Initially, we systematically studied the effects of heating and cooling processes on the principal photovoltaic performance of perovskite solar cells by combining temperature-dependent J-V, steady-state PL, UV-VIS and time-resolved lifetime decay measurements. In particular, we have observed the dynamic evolution of degraded crystallinity, increased charge trapping, deep trap depth and PbI2 phase. During the heating process, the thermal degradation of the perovskite film was observed at 70 ° C or higher. An increase in the disordered phase of the perovskite film involved a drastic increase in charge trapping and the development of a deeper trap depth. Interestingly, we observed that the degradation of the perovskite film persisted even after the temperature was dropped, which led to irreversible J-V characteristics of the perovskite solar cell.

Later, we introduced a polymer layer of PMMA which improved thermal stability for more than 1000hrs at 85°C. Without PMMA, host-casted MAPbI3 films suffered rapid thermal degradation, forming a number of pin-holes at GBs and then extending into GIs. Rapid thermal degradation of perovskite GBs without PMMA may be due to the rich moisture chemical structure of hydrated (CH3NH3)4PbI6•H2O. At the elevated temperature, hydrated (CH3NH3)4PbI6•H2O grain boundaries might suffer from moisture-assisted decomposition, forming a number of pin-holes at GBs. Conversely, we observed high thermal stability of perovskite films by introducing PMMA to induce marked thermal stability at GBs. It is believed that the excellent hygroscopicity of PMMA played an active role in absorbing moisture from hydrated (CH3NH3)4PbI6•H2O GBs and driving them out through the GB channel. We believe that continuous functionalization of perovskite GBs or crosslinking perovskite GBs with PMMA molecules might drastically render perovskite GBs chemically robust, resilient, and heat-resistant. Moreover, we mixed inorganic cesium (Cs) cation into the perovskite, which improved thermal stability at a higher temperature of 120°C.

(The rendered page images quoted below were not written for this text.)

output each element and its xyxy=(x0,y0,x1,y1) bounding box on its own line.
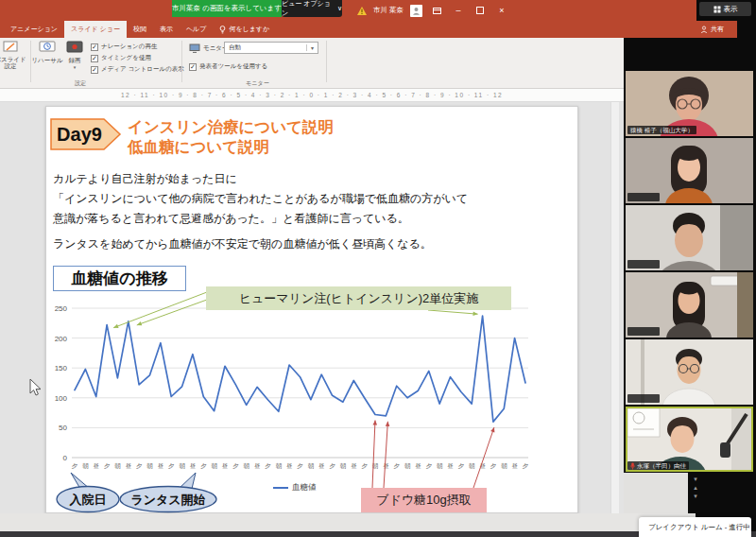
legend-line-icon xyxy=(273,487,288,490)
hide-slide-setup-button[interactable]: 示スライド設定 xyxy=(0,41,26,69)
svg-text:朝: 朝 xyxy=(114,462,120,470)
checkbox-play-narrations[interactable]: ✓ ナレーションの再生 xyxy=(91,43,157,51)
close-button[interactable]: × xyxy=(494,0,509,21)
svg-text:昼: 昼 xyxy=(94,462,100,469)
checkbox-show-media-controls[interactable]: ✓ メディア コントロールの表示 xyxy=(91,65,184,74)
dropdown-arrow-icon: ▾ xyxy=(74,64,77,70)
svg-text:昼: 昼 xyxy=(447,462,454,469)
participant-name-tag xyxy=(627,394,660,403)
gallery-scroll-icons[interactable]: ▾▴▾ xyxy=(686,475,705,505)
tab-slideshow[interactable]: スライド ショー xyxy=(64,21,127,38)
participant-video[interactable] xyxy=(626,205,753,270)
svg-text:200: 200 xyxy=(55,335,68,343)
svg-text:150: 150 xyxy=(55,364,68,372)
svg-text:夕: 夕 xyxy=(329,462,335,469)
zoom-view-button[interactable]: 表示 xyxy=(699,2,751,16)
svg-text:昼: 昼 xyxy=(126,462,132,469)
svg-text:朝: 朝 xyxy=(146,462,152,470)
svg-text:ランタス開始: ランタス開始 xyxy=(130,493,205,507)
powerpoint-statusbar xyxy=(0,513,696,531)
svg-text:夕: 夕 xyxy=(232,462,238,469)
participant-name-tag: 猿橋 裕子（福山大学） xyxy=(627,126,696,134)
svg-text:昼: 昼 xyxy=(158,462,164,469)
minimize-button[interactable]: – xyxy=(451,0,466,21)
panel-background xyxy=(624,473,688,513)
participant-video[interactable] xyxy=(626,272,753,338)
svg-text:朝: 朝 xyxy=(501,462,507,470)
svg-text:昼: 昼 xyxy=(511,462,518,469)
svg-text:夕: 夕 xyxy=(490,462,496,469)
svg-text:朝: 朝 xyxy=(244,462,249,470)
tab-view[interactable]: 表示 xyxy=(153,21,180,38)
svg-text:50: 50 xyxy=(59,424,67,432)
svg-text:朝: 朝 xyxy=(179,462,184,470)
view-options-button[interactable]: ビュー オプション∨ xyxy=(282,0,342,17)
tab-review[interactable]: 校閲 xyxy=(127,21,153,38)
tell-me-box[interactable]: 何をしますか xyxy=(213,21,276,38)
svg-text:昼: 昼 xyxy=(318,462,325,469)
account-name: 市川 茱奈 xyxy=(373,6,404,15)
svg-text:0: 0 xyxy=(63,454,68,462)
day-badge: Day9 xyxy=(50,118,122,150)
divider xyxy=(326,41,327,82)
svg-text:夕: 夕 xyxy=(200,462,206,469)
participant-name-tag xyxy=(627,327,660,336)
group-label-setup: 設定 xyxy=(19,79,142,88)
screen-share-banner: 市川茱奈 の画面を表示しています xyxy=(172,0,282,17)
svg-text:朝: 朝 xyxy=(211,462,216,470)
participant-video-active-speaker[interactable]: 永塚（半田）由佳 xyxy=(626,407,753,472)
monitor-dropdown[interactable]: 自動 ▾ xyxy=(224,42,318,54)
participants-video-panel: 猿橋 裕子（福山大学） xyxy=(624,0,756,537)
zoom-shared-screen: 猿橋 裕子（福山大学） xyxy=(0,0,756,537)
record-button[interactable]: 録画▾ xyxy=(60,41,89,71)
chevron-down-icon: ∨ xyxy=(337,5,342,12)
ribbon-display-options-button[interactable] xyxy=(429,0,444,21)
red-mic-icon xyxy=(630,462,635,470)
monitor-icon xyxy=(189,43,200,53)
ribbon-display-icon xyxy=(433,7,441,15)
slide-title-line2: 低血糖について説明 xyxy=(128,137,572,157)
checkbox-use-timings[interactable]: ✓ タイミングを使用 xyxy=(91,54,151,62)
tab-help[interactable]: ヘルプ xyxy=(180,21,214,38)
person-icon xyxy=(412,7,421,15)
body-text: 「インスリンについて他の病院で言われたことがあるが職場で低血糖の方がいて xyxy=(53,191,575,207)
breakout-room-banner[interactable]: ブレイクアウト ルーム - 進行中 xyxy=(639,517,751,537)
account-avatar[interactable] xyxy=(410,5,422,17)
dropdown-arrow-icon: ▾ xyxy=(306,44,318,51)
svg-text:昼: 昼 xyxy=(254,462,261,469)
horizontal-ruler: 12 · 11 · 10 · 9 · 8 · 7 · 6 · 5 · 4 · 3… xyxy=(0,89,624,102)
svg-text:夕: 夕 xyxy=(458,462,464,469)
svg-text:朝: 朝 xyxy=(308,462,314,470)
svg-text:朝: 朝 xyxy=(276,462,282,470)
svg-text:昼: 昼 xyxy=(351,462,357,469)
group-label-monitor: モニター xyxy=(194,79,321,88)
grid-view-icon xyxy=(713,6,721,13)
share-person-icon xyxy=(700,26,708,33)
rehearse-button[interactable]: リハーサル xyxy=(31,41,63,63)
vertical-scrollbar[interactable] xyxy=(610,102,619,513)
warning-icon xyxy=(357,7,367,15)
record-screen-icon xyxy=(66,41,83,55)
humalin-annotation: ヒューマリン注(ヒトインスリン)2単位実施 xyxy=(206,286,511,310)
checkbox-use-presenter-view[interactable]: ✓ 発表者ツールを使用する xyxy=(189,62,267,71)
share-button[interactable]: 共有 xyxy=(700,23,724,36)
ribbon-tab-row: アニメーション スライド ショー 校閲 表示 ヘルプ 何をしますか xyxy=(0,21,737,38)
participant-video[interactable] xyxy=(626,339,753,405)
svg-text:朝: 朝 xyxy=(82,462,88,470)
participant-video[interactable]: 猿橋 裕子（福山大学） xyxy=(626,71,753,136)
participant-video[interactable] xyxy=(626,138,753,203)
glucose-line-chart: 050100150200250夕朝昼夕朝昼夕朝昼夕朝昼夕朝昼夕朝昼夕朝昼夕朝昼夕… xyxy=(46,107,579,514)
setup-slide-icon xyxy=(3,41,18,54)
slide-title-line1: インスリン治療について説明 xyxy=(128,117,572,137)
tab-animation[interactable]: アニメーション xyxy=(4,21,64,38)
restore-button[interactable] xyxy=(472,0,488,21)
svg-text:100: 100 xyxy=(55,394,68,403)
svg-text:昼: 昼 xyxy=(190,462,197,469)
divider xyxy=(181,41,182,82)
svg-text:入院日: 入院日 xyxy=(69,493,107,507)
checkbox-icon: ✓ xyxy=(91,43,98,51)
mouse-cursor xyxy=(28,378,42,397)
svg-text:昼: 昼 xyxy=(415,462,421,469)
participant-name-tag xyxy=(627,260,660,268)
svg-text:夕: 夕 xyxy=(426,462,432,469)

Finally, we have fabricated perovskite solar cells in an antisolvent method in which the perovskite film does not contain deeper grain boundary like hot-casted perovskite thin film. Also, we introduced a polymer (polyimide) on the top of the perovskite solar cell which has a large contact angle and glass transition temperature. Consequently, perovskite solar cells with polyimide showed thermal stability without any efficiency decrement more than 30 days.